The former championed secularism, universalism and anti-clericalism, and upheld the rights of Jews. Its advocates prevailed in the famous Alfred Dreyfus case at the turn of the 20th century, when a Jewish army officer who had been falsely imprisoned as a German spy by antisemitic elements in the general staff was exonerated.
The issue divided France from the affair’s inception in 1894 until its resolution in 1906.
The right-wing tradition culminated in the Nazi collaborationist Vichy government in World War II under Marshal Philippe Pétain, when some 90,000 Jews were sent to their deaths.
The decades preceding the 1940 defeat of republicanism saw the rise of fascist movements and ideologues. Already in January1934, fascist groups in Paris rioted trying to overthrow the Third Republic.
Writers such as Edouard Drumont, Maurice Barrès, Drieu La Rochelle, and Charles Maurras presented a resurgent clericalism and a heightened xenophobia as the solution to France’s malaise, in opposition to the Enlightenment rationality of the left.
Maurras’ reactionary Action Française movement denounced the Third Republic as “the Jew State, the Masonic State, the immigrant State.”
The Vichyites, defeated in World War II, lost ideological and political power, their ideas anathema to most.

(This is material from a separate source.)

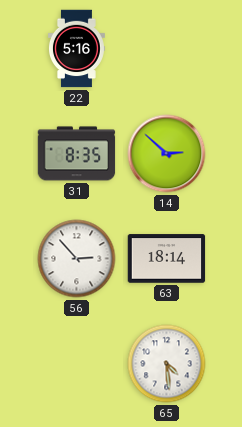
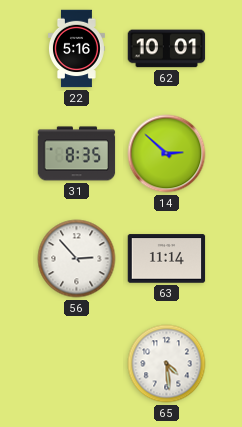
62: none -> 10:01
63: 18:14 -> 11:14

Upon his conviction in 1945 for “complicity with the enemy” during the German occupation, Maurras exclaimed: “It’s Dreyfus’s revenge!”

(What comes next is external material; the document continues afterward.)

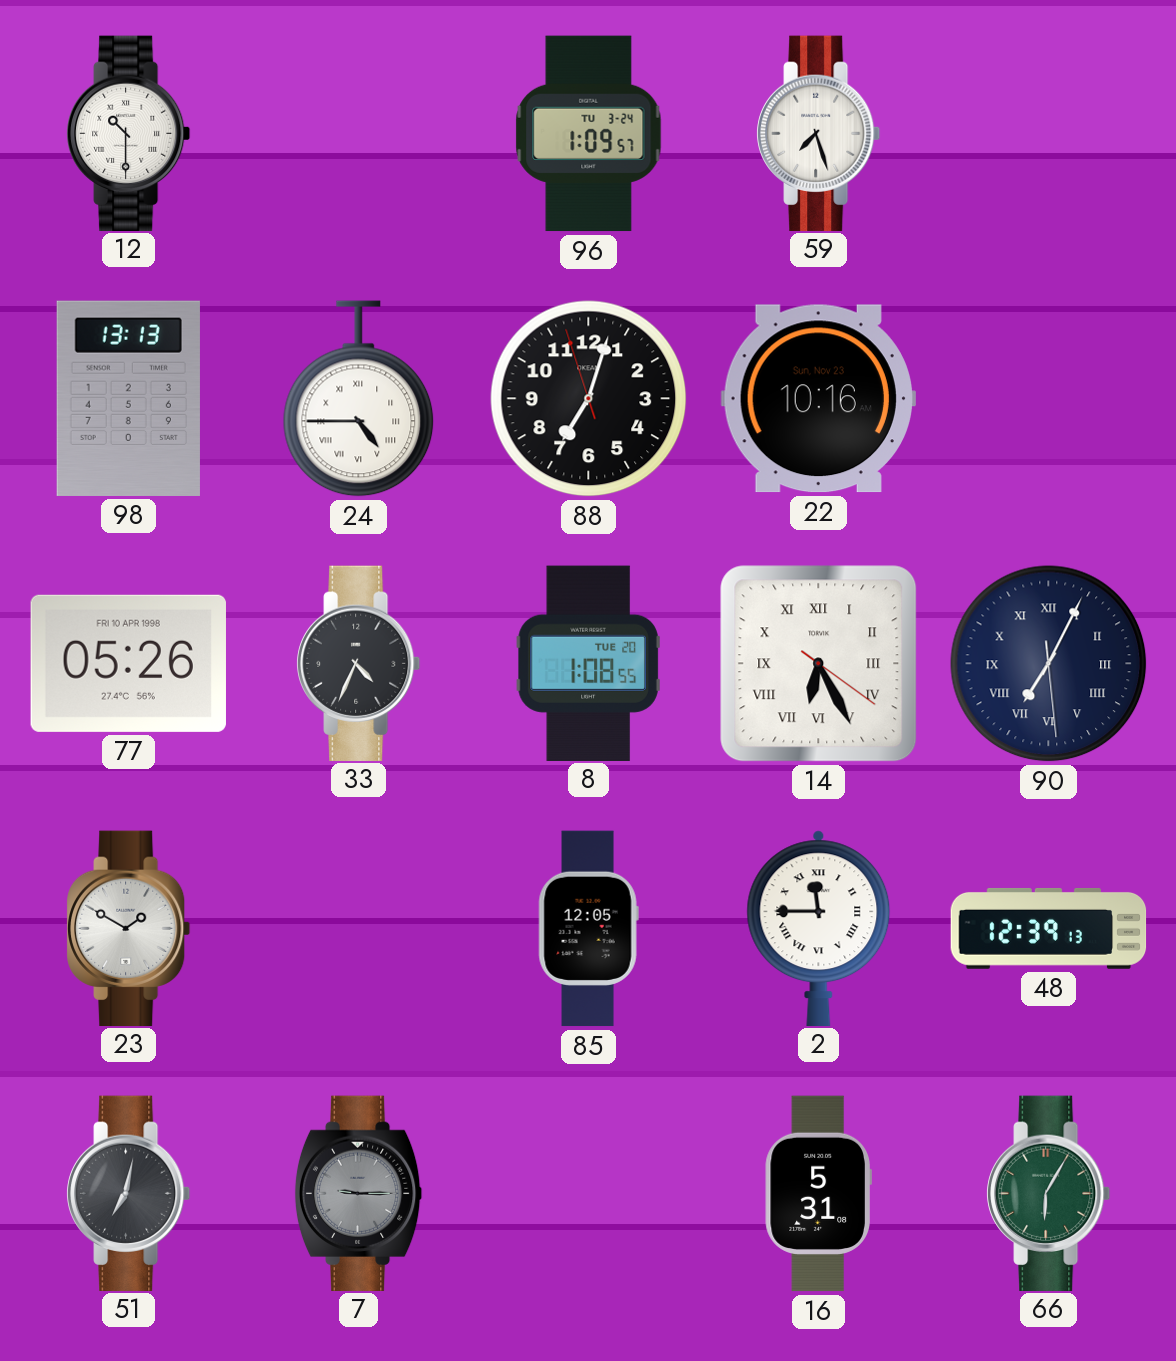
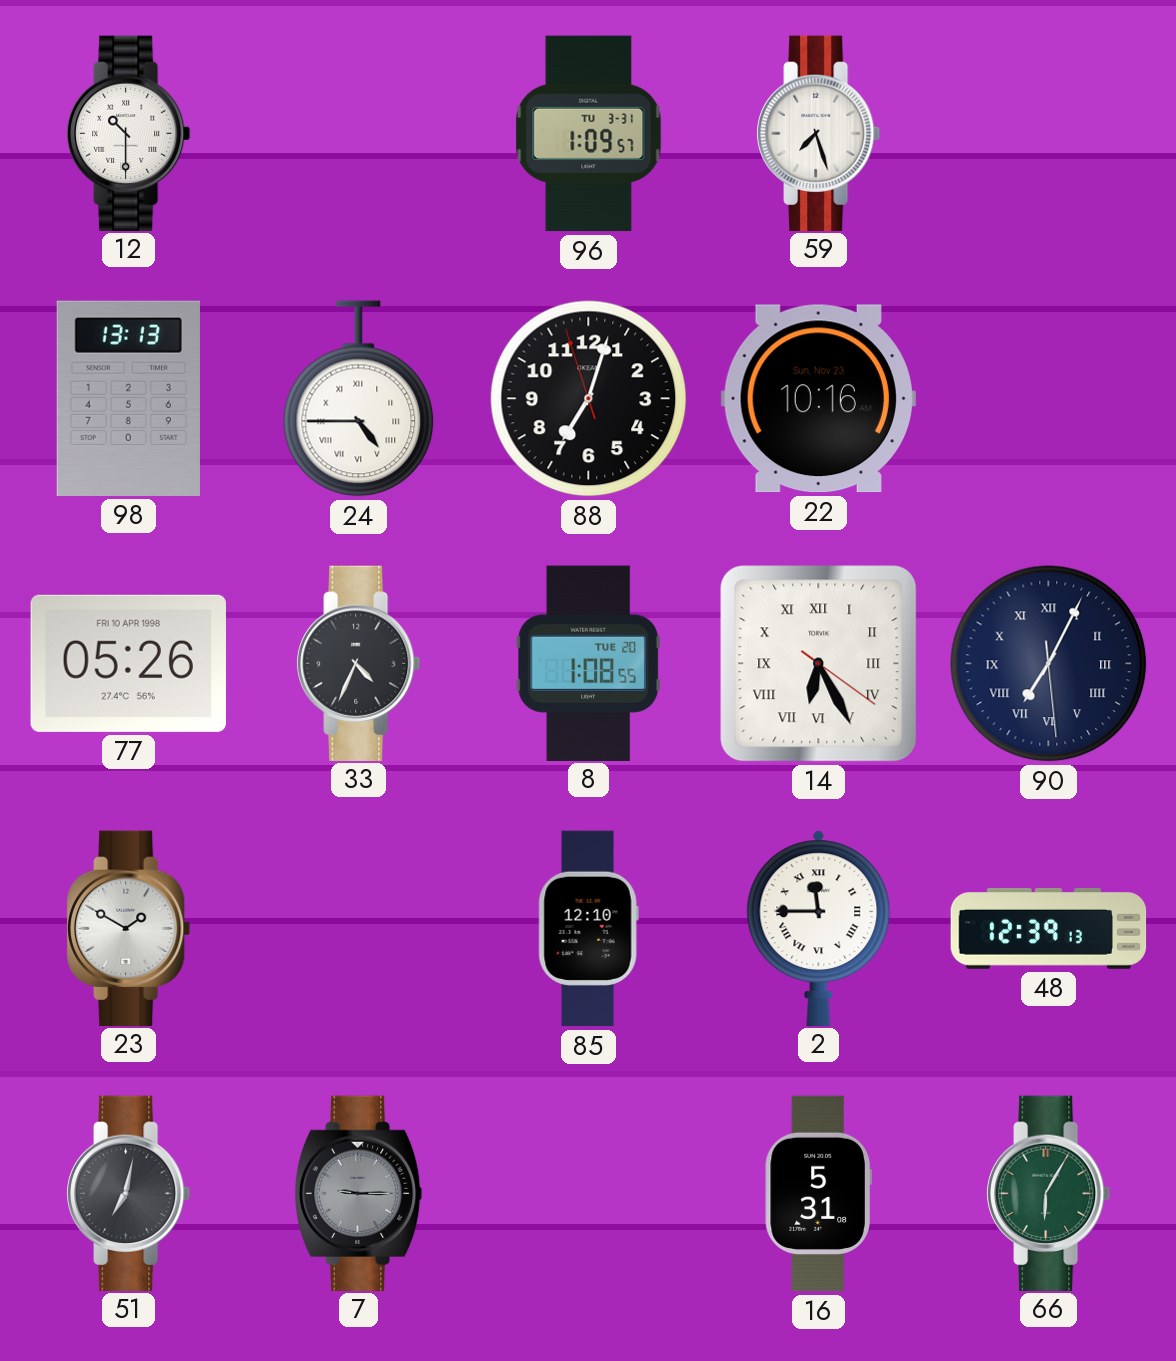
96 date: TU 3-24 -> TU 3-31
85: 12:05 -> 12:10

But has the National Front emerged out of this tarnished tradition? Le Pen himself certainly has. Already in the 1960s, he called for the rehabilitation of collaborationists. He asked, “Was General de Gaulle more brave than Marshal Pétain? It was much easier to resist in London than to resist in France.”
Le Pen was fined by a French court in 1996 for saying that the gas chambers used to kill Jews in the Holocaust were “merely a detail in the history of World War II.” Three years later a German court fined him for a similar comment judged to have minimized the Holocaust.
In 2004 France’s highest court convicted him of inciting racial hatred for telling a newspaper in 2003 that Muslims would one day run France and strike fear into the hearts of the non-Muslim population.
Le Pen’s kind of prejudice has been making strange alliances in recent years with the new kind of left-leaning antsemitism, represented by people like the black comedian Dieudonné M’bala M’bala. The two men have become friends.
Marine Le Pen has modified the party’s positions while remaining opposed to the European Union. She also favors a “radical change of politics” in order to drastically reduce the influx of illegal immigrants towards France, as well as a moratorium on legal immigration.
The NF leader maintains that the party resolutely “condemns any form of antisemitism in the strongest terms.” She has rebuked her father for his recent remarks. Indeed, she even hopes the NF gains some Jewish support, since the main danger to the French Jewish community now comes from Islamist radicals.
Henry Srebrnik is a professor of political science at the University of Prince Edward Island.